Mark Mayerson


Writer, Cartoonist, Sculptor

Should Animation Only Do What Live Action Can't?
(March, 1985)

There is a belief among many animation artists and fans that animation should only do stories that live action can't. I disagree with this and I'll explain why.

There isn't a single medium that doesn't adapt work from other media. Movies have been made from novels, plays, comics, and even pop songs ("You Light Up My Life," "The Gambler," etc.). Certain works are endlessly adapted. Take Oliver Twist by Dickens. It started as a novel, became a silent film, a talkie, a musical play and then a film of the musical. Each medium the story appeared in had different strengths and weaknesses, and yet each medium was able to adapt the story to its own needs.

Sometimes you get adaptations that don't seem like they should work, but they do. Can you imagine Ben Hur on stage? Well, it was done, complete with horses on a treadmill to stage the chariot race. How about World War I on stage? It was done as What price Glory?

Now the stage is not the best medium for physical realism. I'm sure that nobody in the audience watching Ben Hur though they were looking at an accurate image of ancient Rome. But the stage knows its limitations and doesn't confuse physical realism with emotional realism. While a stage can't hold a set of ancient Rome the way a movie can, the stage can impart the emotions of the characters every bit as effectively as the movies. Similarly, What Price Glory? on stage can show you what it feels like to be involved in World War I even if you can't see miles and miles of trenches and no man's land.

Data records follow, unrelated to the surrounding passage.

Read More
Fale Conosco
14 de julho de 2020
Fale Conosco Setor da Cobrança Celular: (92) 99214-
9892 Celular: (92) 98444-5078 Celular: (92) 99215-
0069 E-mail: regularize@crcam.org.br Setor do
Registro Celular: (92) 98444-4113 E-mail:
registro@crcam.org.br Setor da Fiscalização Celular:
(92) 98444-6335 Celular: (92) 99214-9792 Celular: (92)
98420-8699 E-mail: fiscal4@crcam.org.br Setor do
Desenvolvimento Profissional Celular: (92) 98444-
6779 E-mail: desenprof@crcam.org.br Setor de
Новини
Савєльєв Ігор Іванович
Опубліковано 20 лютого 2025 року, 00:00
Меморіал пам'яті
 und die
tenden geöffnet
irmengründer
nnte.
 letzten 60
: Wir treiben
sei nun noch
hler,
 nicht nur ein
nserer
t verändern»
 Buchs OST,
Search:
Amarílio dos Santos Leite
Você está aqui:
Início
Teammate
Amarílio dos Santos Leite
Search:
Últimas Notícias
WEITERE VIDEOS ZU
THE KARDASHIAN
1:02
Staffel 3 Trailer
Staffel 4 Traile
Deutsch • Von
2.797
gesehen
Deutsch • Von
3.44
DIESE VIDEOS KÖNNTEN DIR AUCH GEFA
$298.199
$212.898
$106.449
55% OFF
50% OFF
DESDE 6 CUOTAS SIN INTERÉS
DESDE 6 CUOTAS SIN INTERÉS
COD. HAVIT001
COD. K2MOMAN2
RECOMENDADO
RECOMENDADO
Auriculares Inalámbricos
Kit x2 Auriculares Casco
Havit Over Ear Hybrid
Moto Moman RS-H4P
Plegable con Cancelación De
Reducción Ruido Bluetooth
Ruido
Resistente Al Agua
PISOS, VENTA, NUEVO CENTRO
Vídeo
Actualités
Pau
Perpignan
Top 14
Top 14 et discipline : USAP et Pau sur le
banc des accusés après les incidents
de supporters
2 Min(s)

There are real differences between books, movies, the stage and music, but there are similarities. One is that the artists who make them only have to find a subject worthwhile before tackling it. The other is that all are concerned with communicating to their audience something about what it's like to be alive. I don't think animation has any less right to the same aspirations or less obligation to the audience.

We would not think too much of a medium if it didn't have the ability to express the complete range of human endeavor and emotion, but that's how animation treats itself. It doesn't start off trying to find or develop the strongest possible material and then figure out how animation could best express it. It starts out by limiting itself to material that doesn't lend itself to a live treatment. What this tends to leave us with is talking animals, fairy tales and cartoon slapstick.

Now there is nothing intrinsically wrong with these subjects, but you have to admit that they are greatly responsible for animation being thought of as a children's medium.

I don't think that animation should start doing remakes of The Sound of Music or Casablanca, but these things could be done in the same way that the makers of Oliver turned Dicken's novel into a stage musical.

The key to the approach would be similar to the theatre. Don't confuse physical reality with emotional reality. A good example is Ralph Bakshi's Heavy Traffic. Michael's parents in that film are unquestionably cartoon characters, but their concerns are those of real people. The father is concerned with the trappings of power: the car, the blonde, the ability to boss people around. He is worried about staying on the good side of the godfather. The mother is stuck with a bad marriage to a man she has come to hate. Both of them are worried about the direction their son's life is taking. These things were on Bakshi's mind and he expressed them through animation with characters who look cartoony. Certainly they could have been done in live action. They could have been done in any medium. Does that make them less animatable?